Rejected Mate's Justice
Chapter 1
The scent hit me first—vanilla and musk intertwined in a way that made my stomach clench. I froze outside the storage room door, my hand still reaching for the handle as the sounds from within became unmistakable. Heavy breathing. Soft moans. The rustle of fabric being pushed aside.
My wolf, Lyra, whimpered in my mind, her silver presence recoiling as if struck. *No,* she whispered. *This cannot be.*
But it was. Through the crack in the door, I saw them—Carson, my mate, my Alpha, pressed against Bridget Foster, his hands tangled in her auburn hair as she arched against him. The moonlight streaming through the small window illuminated their entwined forms, casting shadows that seemed to mock the sacred bond I thought we shared.
"Carson." The word escaped my lips before I could stop it, barely a whisper but loud enough in the sudden silence.
They broke apart instantly. Carson's dark eyes met mine through the doorway, and for a split second, I saw something flicker across his face—guilt, perhaps, or surprise. But it vanished so quickly I might have imagined it, replaced by something cold and hard that made my blood freeze.
"Elena." His voice carried that edge of authority I'd grown to love, but now it felt like a blade against my throat. "What are you doing here?"
Bridget smoothed down her disheveled dress, her lips still swollen from his kisses. The triumphant smirk that curved her mouth was like salt in an open wound. "Oh, Elena," she purred, not bothering to hide the satisfaction in her voice. "How... unfortunate."
I stepped into the room, my legs trembling but my spine straight. "I came looking for the healing supplies we discussed this morning." My voice sounded foreign to my own ears, too steady, too controlled. "The ones for the border patrol injuries."
Carson's jaw tightened. He moved away from Bridget, but not far enough. Never far enough. "Those can wait."

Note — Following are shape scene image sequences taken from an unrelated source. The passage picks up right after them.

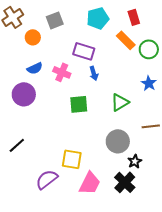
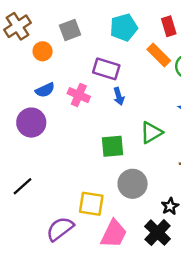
green square: (79, 104) -> (113, 146), moved
gray circle: (118, 141) -> (133, 184), moved

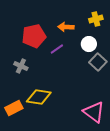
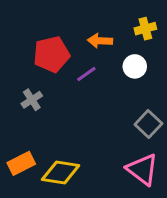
gray square: (98, 62) -> (148, 124), moved
gray cross: (21, 66) -> (32, 100), turned 32
yellow diamond: (39, 97) -> (61, 172), moved

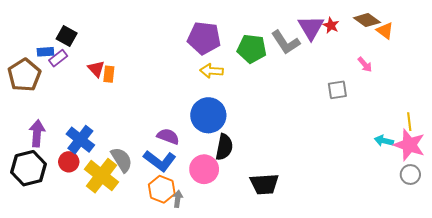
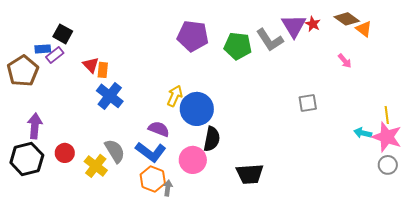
yellow arrow: (212, 71) -> (175, 96), moved, turned 110
gray square: (337, 90) -> (308, 103), moved
blue cross: (80, 140) -> (110, 96), moved
yellow cross: (102, 176) -> (96, 166), size x0.7

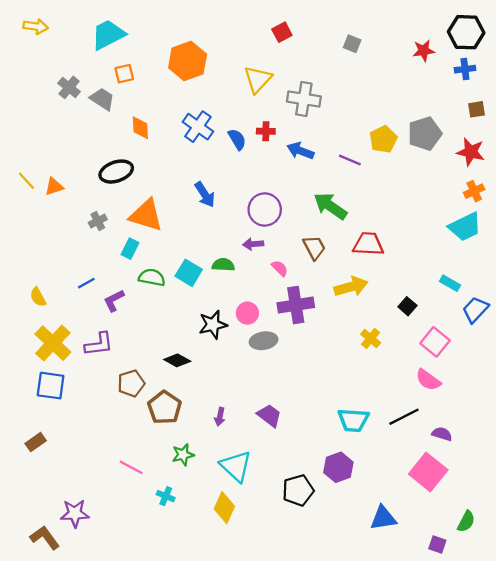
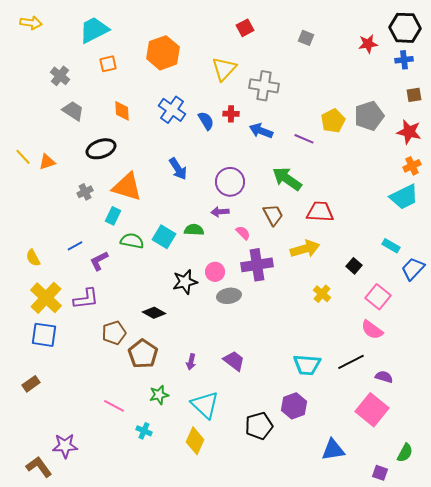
gray trapezoid: (102, 99) -> (73, 111), moved

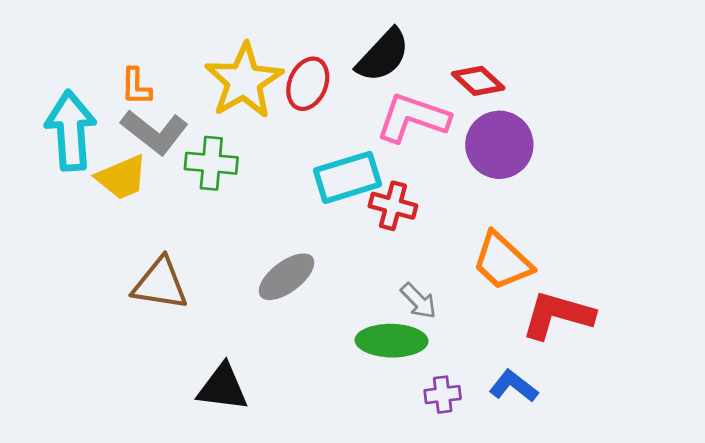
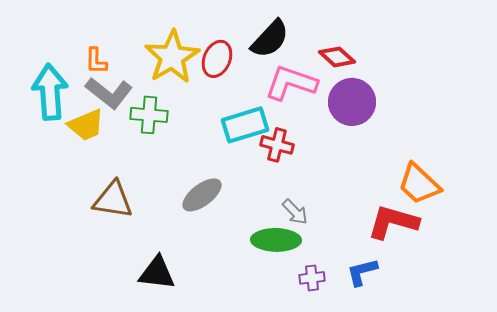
orange trapezoid: (502, 261) -> (419, 184), moved
blue L-shape: (514, 386) -> (362, 272), turned -52

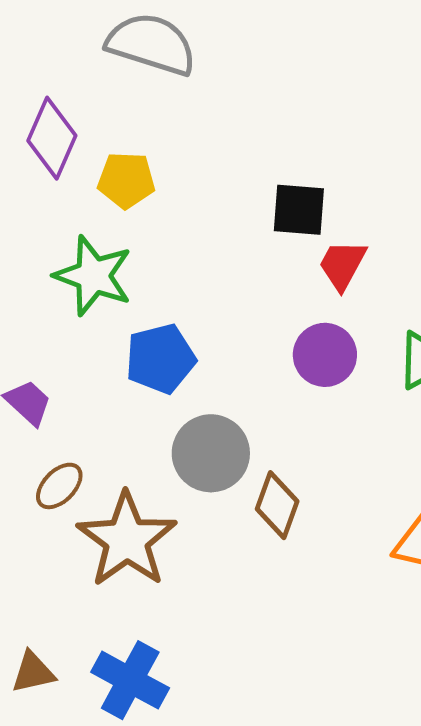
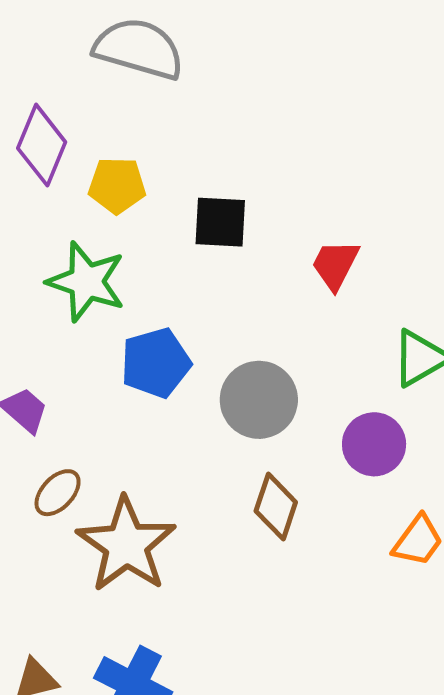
black square: (299, 210) -> (220, 222), moved
purple circle: (325, 355) -> (374, 444), moved
gray circle: (211, 453) -> (259, 400), moved

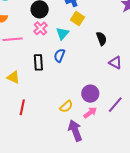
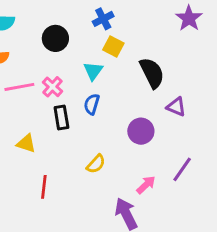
pink cross: (40, 28) -> (52, 87), moved
black semicircle: (101, 39) -> (152, 73), size x1.5
purple circle: (90, 94) -> (141, 131), moved
yellow semicircle: (66, 106) -> (96, 164), moved

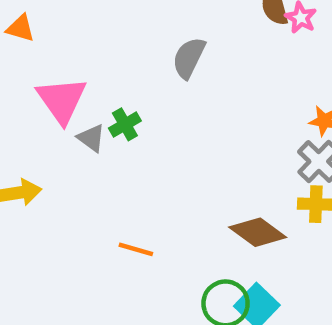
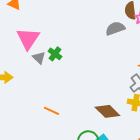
gray semicircle: (189, 58) -> (115, 28), moved, turned 36
green cross: (125, 124) -> (55, 54), turned -32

"Can they?" The words came out sharper than I intended. "Since when do injured pack members wait for their Alpha's... convenience?"

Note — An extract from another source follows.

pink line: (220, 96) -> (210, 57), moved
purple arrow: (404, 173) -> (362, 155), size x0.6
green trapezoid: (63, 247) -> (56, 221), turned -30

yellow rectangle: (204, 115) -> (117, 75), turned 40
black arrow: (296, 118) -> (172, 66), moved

The temperature in the room seemed to drop. Carson's eyes flashed with his wolf, and when he spoke, his voice carried the full weight of his Alpha tone—a command that should have driven me to my knees in submission.
"You will not speak to me that way, Elena. You will forget what you saw here, and you will leave. Now."
The Alpha tone crashed over me like a physical force, demanding obedience, compliance, silence. My knees buckled slightly, but something deeper than my wolf's instinct to submit kept me standing. The mate bond, frayed and bleeding as it was, still pulsed between us, and through it, I felt his emotions—not remorse, not love, but anger. Anger that I had caught him. Anger that I dared to question him.
"How long?" I asked, my voice barely audible. "How long has this been going on?"
Bridget stepped forward, her hand finding Carson's arm in a gesture of possession that made bile rise in my throat. "Does it matter? We're meant to be together, Elena. Anyone with eyes can see that."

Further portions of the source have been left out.